J'aime beaucoup Joji depuis in tongues que j'avais découvert à sa sortie, et c'était devenu pour moi une de ces musiques qui vous guident pendant une tranche de vie, que vous avez tant écouté qu'elle devient même indissociable de cette période quand vous vous la remémorez...


Après ça, BALLADS1 est arrivé, et autant les singles qui prenaient une direction plus pop lisse et ennuyante m'avaient inquiété (en particulier l'énorme déception de dancing in the dark, que j'avais entendu sur le leak d'un live et dont, à cause de la qualité de son pourri, je m'étais fait une idée complètement différente), autant l'album m'avait vraiment plu dans l'ensemble.


Même chose avec Nectar, les singles me faisaient tous plus peur les uns que les autres (sans parler de cette abomination de Heads in the clouds 2), mais je gardais bon espoir d'y trouver mon compte comme avec l'album d'avant.


L'album sort, je me presse pas, je l'écoute le lendemain. Et là, le soulagement. Parce que Ew est quand même un putain de morceau, rien à redire, c'est une tuerie, son chant est incroyable, la prod est ouf, bref, j'étais content.
Mais


De morceau en morceau, je m'ennuie. Les autres ne sont pas à la hauteur, clairement... Finalement l'album se termine, je commence à paniquer : est-ce que je n'aime plus Joji ?? Je me réécoute in tongues, et, non... J'aime toujours Joji, et même in tongues me paraît encore meilleur à présent...


La pochette déjà aurait du m'alarmer.


Ironique, pour cet album dont le nom est une substance, que ce soit le seul pour lequel la pochette ne joue sur aucune texture ; on n'a plus le grain sombre de BALLADS1, les distorsions aquatique de in tongues, là c'est juste une photo lisse de Joji tout rouge, comme sur une pub pour un parfum.
Et lisse, le son l'est. Où est passé le Joji lofi, celui qui faisait saturer nos basses avec Attention ou qui nous balançait une grosse guitare grésillante dans WHY AM I STILL IN LA à peine un an plus tôt ?

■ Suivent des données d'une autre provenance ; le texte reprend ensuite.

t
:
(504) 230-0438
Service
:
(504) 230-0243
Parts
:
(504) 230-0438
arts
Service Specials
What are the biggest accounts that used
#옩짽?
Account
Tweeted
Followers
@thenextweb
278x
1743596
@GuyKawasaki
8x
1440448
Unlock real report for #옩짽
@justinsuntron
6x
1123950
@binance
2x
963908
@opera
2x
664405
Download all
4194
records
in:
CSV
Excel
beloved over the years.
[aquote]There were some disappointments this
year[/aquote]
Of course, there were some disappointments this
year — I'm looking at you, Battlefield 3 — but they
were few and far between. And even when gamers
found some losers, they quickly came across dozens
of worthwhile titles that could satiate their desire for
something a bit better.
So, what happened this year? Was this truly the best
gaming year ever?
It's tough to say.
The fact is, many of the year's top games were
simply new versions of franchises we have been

Là, définitivement, on a perdu ce jeu sur les textures des sons. Tout est convenu, attendu ; des sonorités pop, des prods rap/trap, un peu de samples, sauf que tout est terriblement uniforme et convenu (je veux dire y a quand même un son de Diplo sur l'album) ; bref, on a réuni toutes les différentes facettes de Joji, en retirant ce qui faisait son essence (je sauverais Reanimator, seul morceau qui a su vraiment m'émouvoir par son jeu intéressant sur ses sonorités, autant dans la prod que le chant), mais je vais y revenir et préciser ce que j'entends par « son essence ».

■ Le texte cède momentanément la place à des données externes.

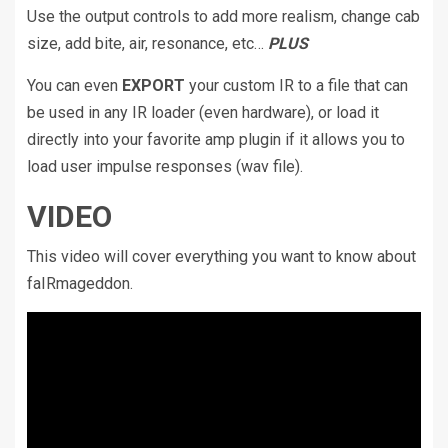
Use the output controls to add more realism, change cab
size, add bite, air, resonance, etc…
PLUS
You can even
EXPORT
your custom IR to a file that can
be used in any IR loader (even hardware), or load it
directly into your favorite amp plugin if it allows you to
load user impulse responses (wav file).
VIDEO
This video will cover everything you want to know about
faIRmageddon.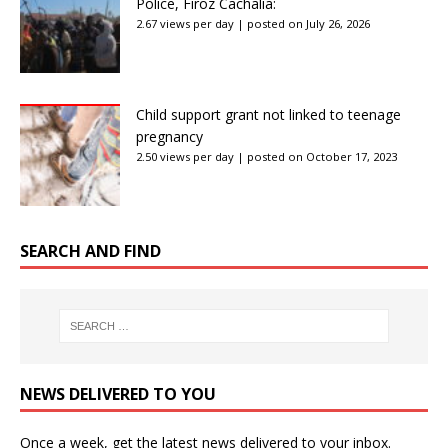
Police, Firoz Cachalia:
2.67 views per day
|
posted on July 26, 2026
Child support grant not linked to teenage
pregnancy
2.50 views per day
|
posted on October 17, 2023
SEARCH AND FIND
NEWS DELIVERED TO YOU
Once a week, get the latest news delivered to your inbox.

La durée de l'album aussi le dessert ; enfin, à vrai dire, non pas sa durée, qui doit être dans la moyenne, mais plutôt la longueur de sa tracklist.
Petit rappel : in tongues : 8 morceaux ; BALLADS1 : 12 morceaux ; Nectar : 18 MORCEAUX.
Et sur ces 18 morceaux, il y en a un seul qui ne dure pas moins de quatre minutes, et il dure... pile poil quatre minutes. Du coup ? Les morceaux ne décollent jamais, et en même temps comment ils pourraient ? Ils n'ont pas le temps. On a un enchaînement de débuts de morceaux très sympa, mais qui ne mènent nulle part.


Si vous voulez, c'est un petit comme si un mec débarquait avec une grosse assiette de bouffe. Vous prenez une bouchée d'un truc, il vous demande si vous aimez, vous dites oui, et il vous dit qu'y en a plus... C'est déjà frustrant une fois, alors au bout de 18 fois vous avez juste envie de le lui faire bouffer son assiette.


Cela dit je suis loin de tout détester, en fait, je dois même dire que dans l'ensemble tout est plutôt correct, et je réécoute de temps en temps plusieurs sons encore quelques semaines après leur sortie. Seulement, voilà : j'ai l'impression que cet album est une régression.


La raison pour laquelle in tongues m'a autant parlé, c'est parce que dans cet album (oui bon EP) il exprimait avec beaucoup de justesse une certaine fragilité, une blessure, qui se ressentait autant dans son chant, et sa voix dans laquelle on pouvait encore déceler les séquelles qu'avaient laissées les cris gutturaux du Pink Guy (petit ange parti trop tôt), que dans ses prods, qui par un usage intelligent du sample et d'effets lofi parvenaient à susciter cette sensation de nostalgie et de fêlure...
Comment peut-on ressentir la même chose en écoutant l'emphatique et lourdingue au possible Like You Do, l'insipide MODUS, et... gloups Mr. Hollywood (oui les 3 pélo qui lui ont foutus des 8 et 9 c'est à vous que je demande) ?


Je remarque beaucoup de commentaires sur sa voix, qui se serait « améliorée » ; et je vais conclure sur ce point, qui illustre parfaitement à mon sens la régression de cet album.
Oui, la voix de Joji s'est améliorée : il chante plus juste, et plus haut...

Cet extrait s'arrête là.